Nessuno poi si accorge che, anche fuori dal campo, il progetto è fermo. Lo stadio, requisito centrale e indispensabile per arrivare sensatamente in A, è tale e quale a vent’anni fa salvo qualche parziale manutenzione straordinaria pagata dal Comune e quindi da tutti i vicentini, compresi quelli che del calcio non gliene frega niente. In società parlano da un paio di anni di un misterioso progetto di fattibilità, rispolverato la settimana scorsa con sospetta tempistica, e la Giunta rinnova per la seconda volta la convenzione a costo zero per l’LR Vicenza.
Il quarto anno è cominciato da quattro mesi, è quindi già a un terzo del percorso, e si è davanti a un disastro inaudito che fa temere addirittura un passo indietro, una retrocessione. Questa ipotesi sarebbe la mannaia per il progetto di Renzo Rosso. Pur mantenendo la categoria, oggi come oggi ben comunque difficilmente si potrebbe portare i biancorossi in due stagioni nella massima serie, dovendo rifare radicalmente la squadra l’anno prossimo e, soprattutto, ricostruire nel frattempo il Menti per adeguarlo alla capienza e ai requisiti richiesti dalla Lega di Serie A.

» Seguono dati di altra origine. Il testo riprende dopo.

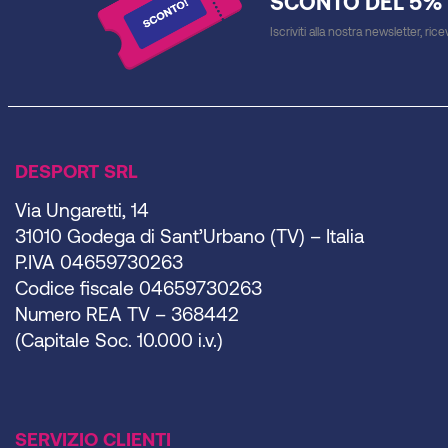
SCONTO DEL 5%
Iscriviti alla nostra newsletter, ric
DESPORT SRL
Via Ungaretti, 14
31010 Godega di Sant’Urbano (TV) – Italia
P.IVA 04659730263
Codice fiscale 04659730263
Numero REA TV – 368442
(Capitale Soc. 10.000 i.v.)
SERVIZIO CLIENTI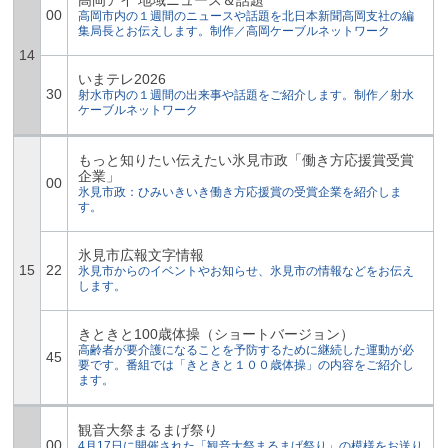
高岡アイ 地域ニュース＆話題
00
高岡市内の１週間のニュースや話題を北日本新聞高岡支社の編
集局長とお伝えします。制作／高岡ケーブルネットワーク
14
いまテレ2026
30
射水市内の１週間の出来事や話題をご紹介します。制作／射水
ケーブルネットワーク
もっと知りたい伝えたい氷見市政「働き方応援賞受賞
企業」
00
氷見市政：ひみいきいき働き方応援賞の受賞企業を紹介しま
す。
氷見市広報文字情報
15
22
氷見市からのイベントやお知らせ、氷見市の情報などをお伝え
します。
きときと100歳体操（ショートバージョン）
高齢者が要介護になることを予防するために継続した運動が必
45
要です。番組では「きときと１００歳体操」の内容をご紹介し
ます。
観音大祭まるまげ祭り
00
4月17日に開催された「観音大祭まるまげ祭り」の模様をお送り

Il fallimento del progetto porta all’allontanamento di alcuni degli uomini a cui è stato affidato. L’area sportiva è decapitata totalmente: via Mimmo Di Carlo, allenatore-icona chiamato a saldare la grande storia del calcio vicentino con quella ben più modesta del subentrante calcio bassanese. E via anche il direttore sportivo Giuseppe Magalini, uomo-mercato ma anche corresponsabile con l’allenatore delle scelte tecniche.
Al momento, quindi, il committente ha individuato in queste due figure i responsabili del fallimento. A torto o a ragione, non lo sapremo mai. Certe cose sono state fatte da quelli in piena autonomia o soggiacendo a decisioni e limiti provenienti dai piani superiori? Errori o percorsi obbligati? Comunque sia, Di Carlo e Magalini sono stati due errori di chi li ha scelti per realizzare il progetto, e, anche di questo, qualcuno deve prendersi la responsabilità. Vedremo se l’epurazione continuerà colpendo anche qualcuno dell’area amministrativa-gestionale.